Y ahí aparece la rabia. Porque empiezo a estar cansada de que a las mujeres se nos pregunte por el ‘papel de la mujer’ en las artes escénicas, o se nos pida reflexionar sobre nuestra trayectoria en una ‘profesión tradicionalmente masculinizada’, o tengamos que mencionar la maternidad de una u otra forma, en lugar de hablar de lo que hacemos, sentimos, creamos y buscamos. Porque al señalar una y otra vez la diferencia, con el noble fin de eliminarla, ocurre un fenómeno cognitivo indeseable: se perpetúa la sensación de no normalidad de la mujer, de ser un subgrupo humano. Y no: sencillamente somos la mitad de todo lo que existe. De ahí la injusticia. Y de ahí que me canse de la obviedad.

 

Entonces me entra la culpa, porque mientras yo estoy cuestionándome la pertinencia de continuar este modelo reivindicativo, hay mujeres en el mundo que son asesinadas, violadas, maltratadas por el mero hecho de ser mujeres. Ablación, torturas, maternidades no deseadas están a la orden del día. Aparece mi privilegio de blanca de primer mundo como una guadaña que viene a cercenar todas mis dudas, y me rindo ante la evidencia: si así es como se pelea, habrá que seguir peleando, aunque sea de manera imperfecta.

 

En toda esta maraña de sentimientos, sin embargo, siempre llego a la misma conclusión: ¿dónde están los hombres? Porque al final son ellos los que tienen que moverse. Mientras yo vivo en un mar de contradicciones, el hombre vive en una llanura de certezas, incluso sobre el feminismo. Mientras yo peleo cómo hacer mi vida más igualitaria, el hombre concede la igualdad.
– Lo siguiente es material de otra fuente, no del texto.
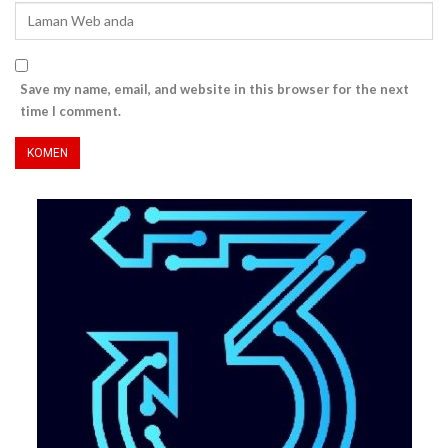
Save my name, email, and website in this browser for the next
time I comment.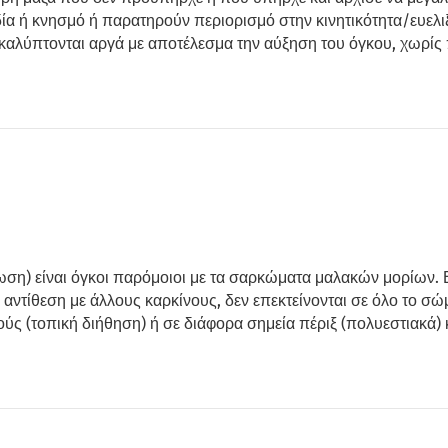
α ή κνησμό ή παρατηρούν περιορισμό στην κινητικότητα/ευελιξί
νακαλύπτονται αργά με αποτέλεσμα την αύξηση του όγκου, χωρί
τωση) είναι όγκοι παρόμοιοι με τα σαρκώματα μαλακών μορίων.
ντίθεση με άλλους καρκίνους, δεν επεκτείνονται σε όλο το σώ
στούς (τοπική διήθηση) ή σε διάφορα σημεία πέριξ (πολυεστιακά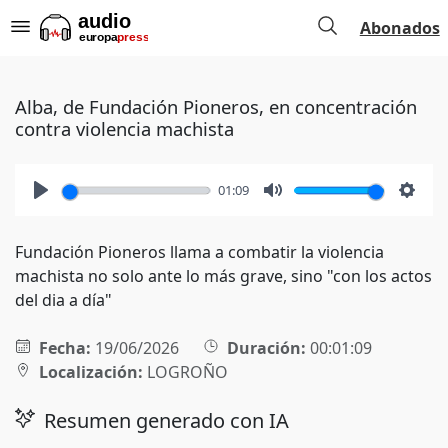
Abonados
Alba, de Fundación Pioneros, en concentración
contra violencia machista
01:09
Play
Mute
Setti
Fundación Pioneros llama a combatir la violencia
machista no solo ante lo más grave, sino "con los actos
del dia a día"
Fecha:
19/06/2026
Duración:
00:01:09
Localización:
LOGROÑO
Resumen generado con IA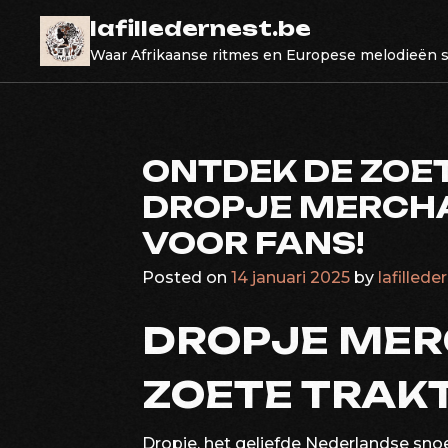
Skip
lafilledernest.be
to
Waar Afrikaanse ritmes en Europese melodieën
content
ONTDEK DE ZOE
DROPJE MERCHA
VOOR FANS!
Posted on
14 januari 2025
by
lafillede
DROPJE MER
ZOETE TRAKT
Dropje, het geliefde Nederlandse snoe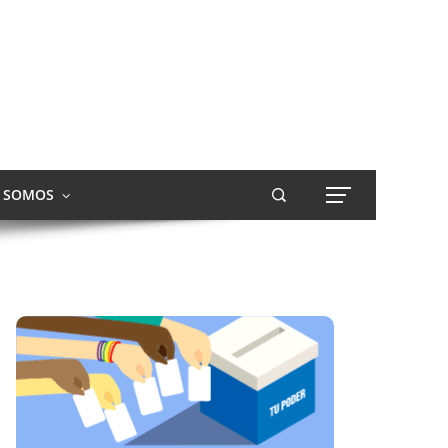
S SOMOS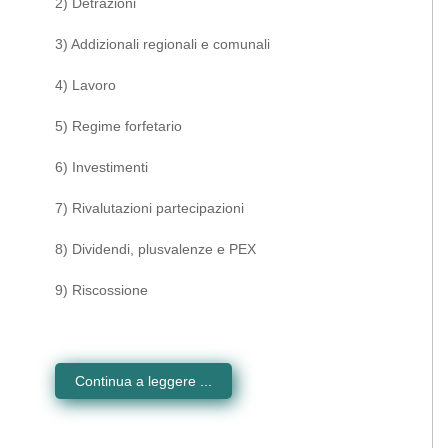
2) Detrazioni
3) Addizionali regionali e comunali
4) Lavoro
5) Regime forfetario
6) Investimenti
7) Rivalutazioni partecipazioni
8) Dividendi, plusvalenze e PEX
9) Riscossione
Continua a leggere ...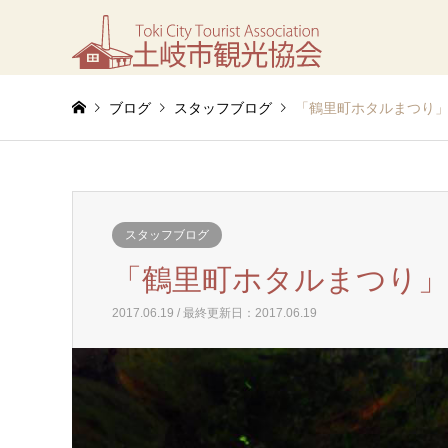
ブログ
スタッフブログ
「鶴里町ホタルまつり
スタッフブログ
「鶴里町ホタルまつり
2017.06.19 / 最終更新日：2017.06.19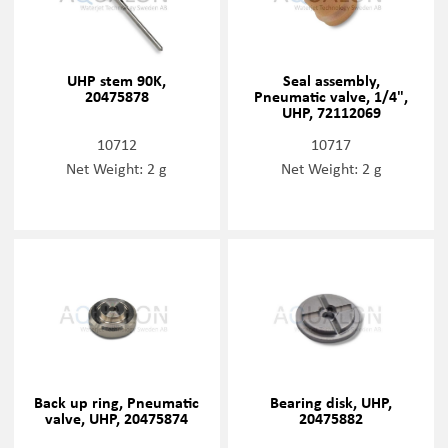
UHP stem 90K,
Seal assembly,
20475878
Pneumatic valve, 1/4",
UHP, 72112069
10712
10717
Net Weight: 2 g
Net Weight: 2 g
Back up ring, Pneumatic
Bearing disk, UHP,
valve, UHP, 20475874
20475882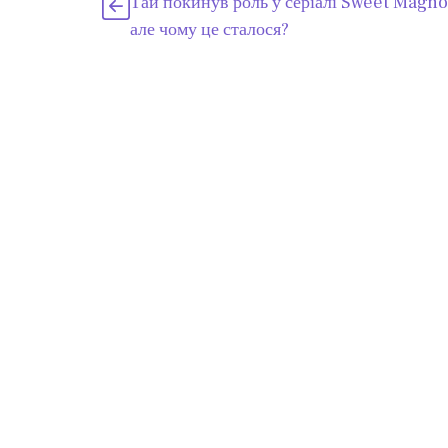
Тай покинув роль у серіалі Sweet Magnol
але чому це сталося?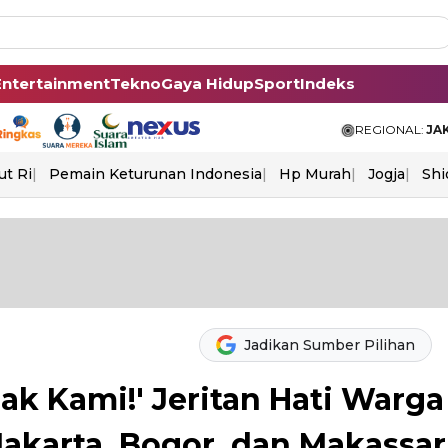
Entertainment
Tekno
Gaya Hidup
Sport
Indeks
REGIONAL:
JA
ut Ri
Pemain Keturunan Indonesia
Hp Murah
Jogja
Shi
Jadikan Sumber Pilihan
k Kami!' Jeritan Hati Warga
akarta, Bogor, dan Makassar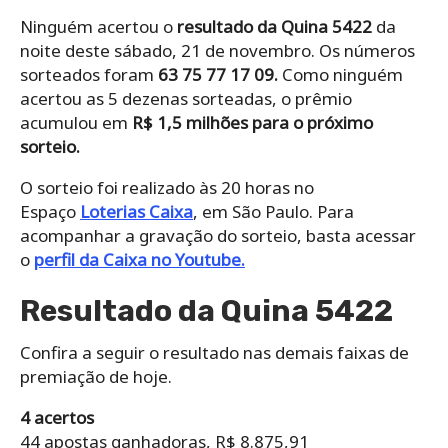
Ninguém acertou o
resultado da Quina 5422
da
noite deste sábado, 21 de novembro. Os números
sorteados foram
63 75 77 17 09
.
Como ninguém
acertou as 5 dezenas sorteadas, o prêmio
acumulou em
R$ 1,5 milhões para o próximo
sorteio.
O sorteio foi realizado às 20 horas no
Espaço
Loterias Caixa
, em São Paulo. Para
acompanhar a gravação do sorteio, basta acessar
o
perfil da Caixa no Youtube.
Resultado da Quina 5422
Confira a seguir o resultado nas demais faixas de
premiação de hoje.
4 acertos
44 apostas ganhadoras, R$ 8.875,91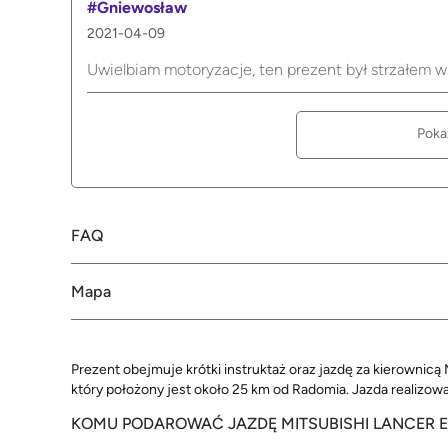
#Gniewosław
2021-04-09
Uwielbiam motoryzacje, ten prezent był strzałem w
Poka
FAQ
Mapa
Prezent obejmuje krótki instruktaż oraz jazdę za kierownicą
który położony jest około 25 km od Radomia. Jazda realizo
KOMU PODAROWAĆ JAZDĘ MITSUBISHI LANCER E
Mientras yo veo el patriarcado una y otra vez en los comportamientos más cotidianos, el hombre emplea sus esfuerzos feministas en demostrar que ‘justo eso’ no era machista.

 

Desde donde yo estoy, desde donde estamos muchas, basta ya de cuestionarnos a nosotras mismas. Ellos son lentos porque están cómodos, y ni siquiera son conscientes de ello. No dudo de la buena intención de un porcentaje altísimo de hombres, pero incluso en esos casos de convencimiento absoluto, la mayoría están muy lejos del nivel de autocuestionamiento feminista que una sociedad igualitaria necesita. El feminismo no está en que nosotras seamos capaces de hacer lo mismo que ellos, que lo somos, sino en que ellos sean capaces de hacer lo que hacemos nosotras: carga mental, trabajo emocional, autoanálisis… No sé si debería ser en marzo o no, pero hace falta ponerse las gafas violeta para que haya, al menos, también un mes del hombre.